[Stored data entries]
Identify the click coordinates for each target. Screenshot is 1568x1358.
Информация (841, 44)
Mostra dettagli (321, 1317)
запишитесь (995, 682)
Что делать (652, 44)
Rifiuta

▶ **Requirement**
Output all of the data again, exactly.

▶ **Exercise solution**
Identify the click coordinates for each target. Screenshot is 1568x1358.
Информация (841, 44)
Mostra dettagli (321, 1317)
запишитесь (995, 682)
Что делать (652, 44)
Rifiuta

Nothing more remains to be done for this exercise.